While his father had been whiling away the time at Bordeaux playing cards, Vito Rizzuto waited, despondent, at the Metropolitan Detention Center in Brooklyn. On May 4, 2007, he was led, under heavy guard, into a newly renovated wood-panelled hearing room of the nearby U.S. District Court building. Of the twenty-seven Bonanno family members arrested in 2003 and 2004, he was the last to appear in court. All the others had already pleaded guilty or been found guilty. Vito was the only Canadian citizen among the defendants.
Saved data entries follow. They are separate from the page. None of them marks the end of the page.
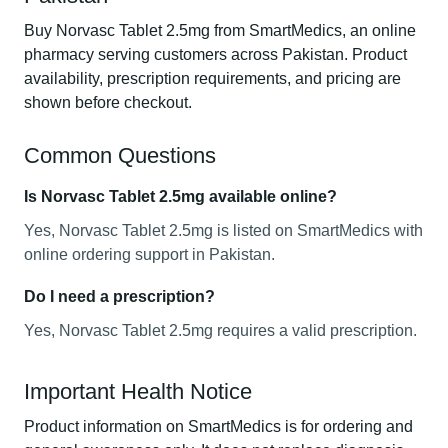
Buy Norvasc Tablet 2.5mg from SmartMedics, an online
pharmacy serving customers across Pakistan. Product
availability, prescription requirements, and pricing are
shown before checkout.
Common Questions
Is Norvasc Tablet 2.5mg available online?
Yes, Norvasc Tablet 2.5mg is listed on SmartMedics with
online ordering support in Pakistan.
Do I need a prescription?
Yes, Norvasc Tablet 2.5mg requires a valid prescription.
Important Health Notice
Product information on SmartMedics is for ordering and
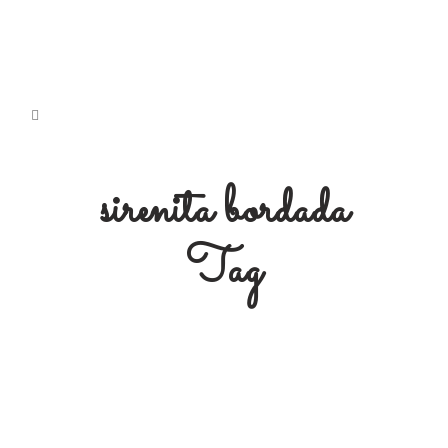
sirenita bordada
Tag
Free Embroidery Pattern: Doli
Mermaid
Free Download Embroidery Pattern:
#3 Doli Mermaid' Originally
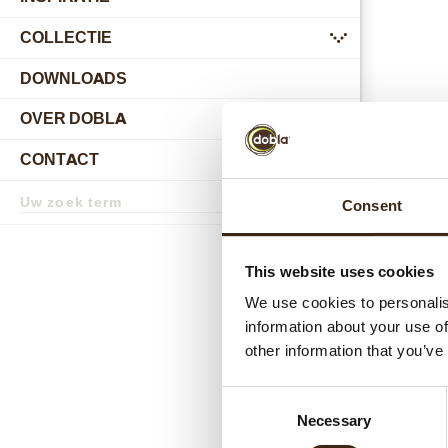
COLLECTIE
submenu
DOWNLOADS
OVER DOBLA
submenu
CONTACT
submenu
Zoekterm
Consent
Zoek
Gerel
This website uses cookies
We use cookies to personalis
information about your use of
other information that you’ve
Consent
Necessary
Selection
Hear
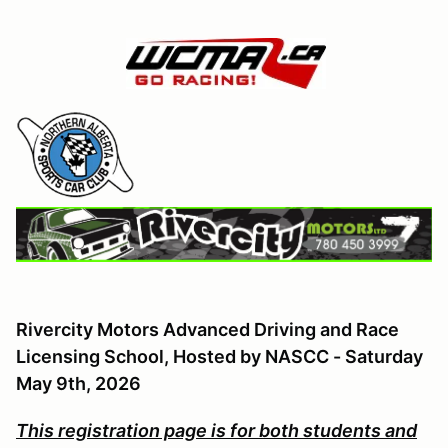
Rivercity Motors Advanced Driving and Race
Licensing School, Hosted by NASCC - Saturday
May 9th
, 2026
This registration page is for both students and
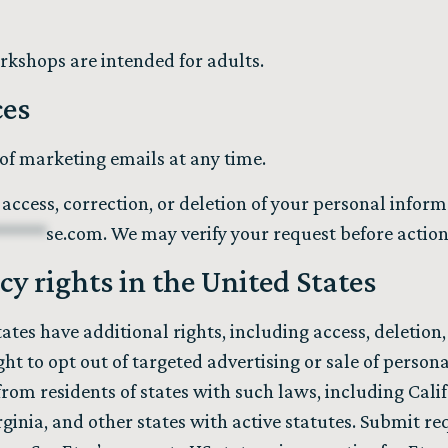
rkshops are intended for adults.
ces
of marketing emails at any time.
access, correction, or deletion of your personal infor
******
se.com
. We may verify your request before actioni
acy rights in the United States
tates have additional rights, including access, deletion, 
ght to opt out of targeted advertising or sale of perso
from residents of states with such laws, including Cali
ginia, and other states with active statutes. Submit re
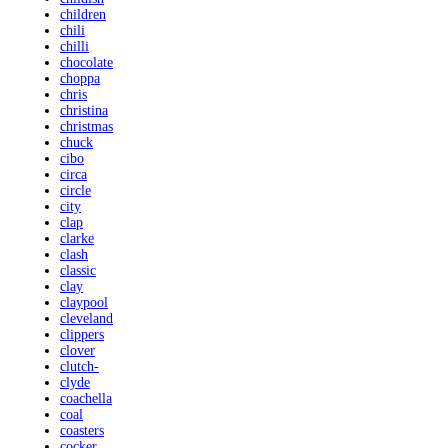
children
chili
chilli
chocolate
choppa
chris
christina
christmas
chuck
cibo
circa
circle
city
clap
clarke
clash
classic
clay
claypool
cleveland
clippers
clover
clutch-
clyde
coachella
coal
coasters
cocker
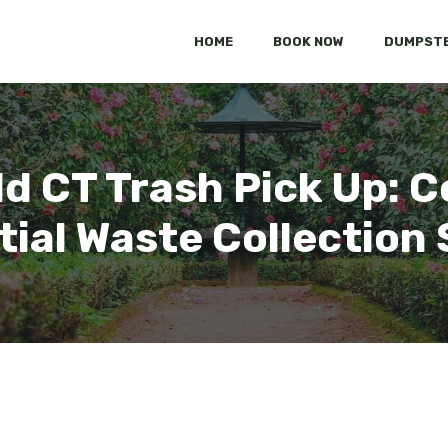
HOME
BOOK NOW
DUMPSTE
ld CT Trash Pick Up:
tial Waste Collection 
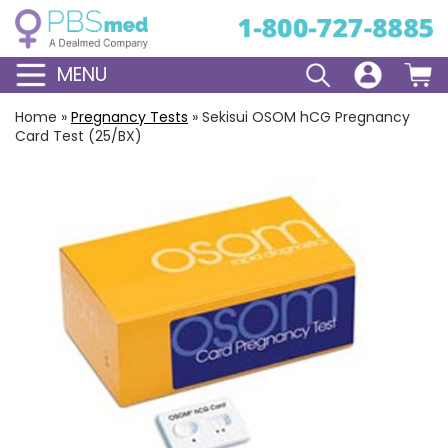
MENU
Home
»
Pregnancy Tests
»
Sekisui OSOM hCG Pregnancy
Card Test (25/BX)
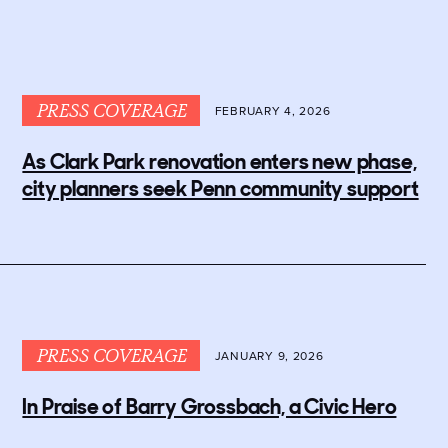
PRESS COVERAGE
FEBRUARY 4, 2026
As Clark Park renovation enters new phase,
city planners seek Penn community support
PRESS COVERAGE
JANUARY 9, 2026
In Praise of Barry Grossbach, a Civic Hero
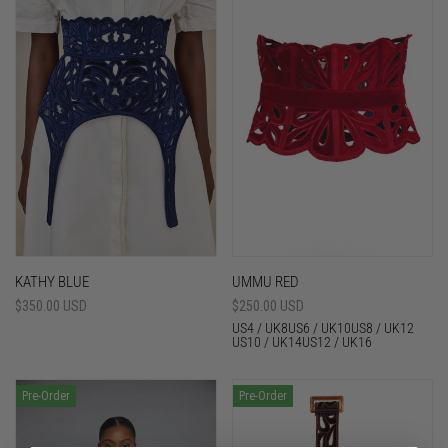
KATHY BLUE
UMMU RED
Sale
$350.00 USD
Sale
$250.00 USD
price
price
US4 / UK8
US6 / UK10
US8 / UK12
US10 / UK14
US12 / UK16
Pre-Order
Pre-Order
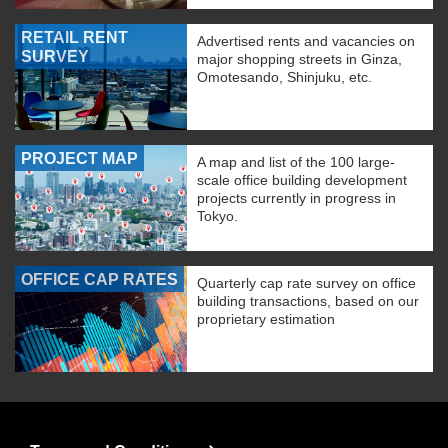
RETAIL RENT
Advertised rents and vacancies on
SURVEY
major shopping streets in Ginza,
Omotesando, Shinjuku, etc.
PROJECT MAP
A map and list of the 100 large-
scale office building development
projects currently in progress in
Tokyo.
OFFICE CAP RATES
Quarterly cap rate survey on office
building transactions, based on our
proprietary estimation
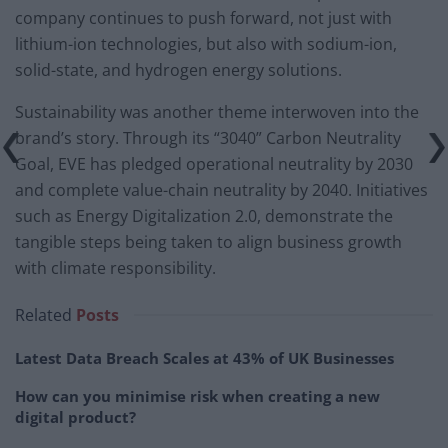
company continues to push forward, not just with
lithium-ion technologies, but also with sodium-ion,
solid-state, and hydrogen energy solutions.
Sustainability was another theme interwoven into the
brand’s story. Through its “3040” Carbon Neutrality
Goal, EVE has pledged operational neutrality by 2030
and complete value-chain neutrality by 2040. Initiatives
such as Energy Digitalization 2.0, demonstrate the
tangible steps being taken to align business growth
with climate responsibility.
Related
Posts
Latest Data Breach Scales at 43% of UK Businesses
How can you minimise risk when creating a new
digital product?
Vito walked into the hearing wearing his prison-issue attire: a blue cotton T-shirt, khaki pants and canvas sneakers. The baggy clothing emphasized the fact that he had lost weight and muscle tone during his three years behind bars. Gone was the slicked-back look: Vito’s salt-and-pepper hair was now cut short. The deposed don appeared pale and shuffled like a beaten man. It had been a long time since his feet had trod the manicured grass of a golf course. He sat down in the defendant’s box, beside his principal defence lawyer, John W. Mitchell, and looked up with dark eyes at the presiding judge, Nicholas Garaufis. Two federal marshals stood close by.

Like so many other Bonanno members brought to trial, Vito had agreed to admit his guilt in exchange for a lighter sentence. And as often happens when a plea deal is reached between parties, the hearing that Friday morning began with a boring litany of legalese. The judge and lawyers wanted to be sure the accused properly understood what was at stake. They went over the indictment in detail. Under amendments that had been made to the RICO Act, Rizzuto could have faced life imprisonment. Judge Garaufis, however, reminded the court that since the murder of three renegade Bonanno capos had taken place in 1981, he had no choice but to sentence the accused according to the provisions that had been in force at the time. The maximum sentence was therefore twenty years in prison, plus a $250,000 fine.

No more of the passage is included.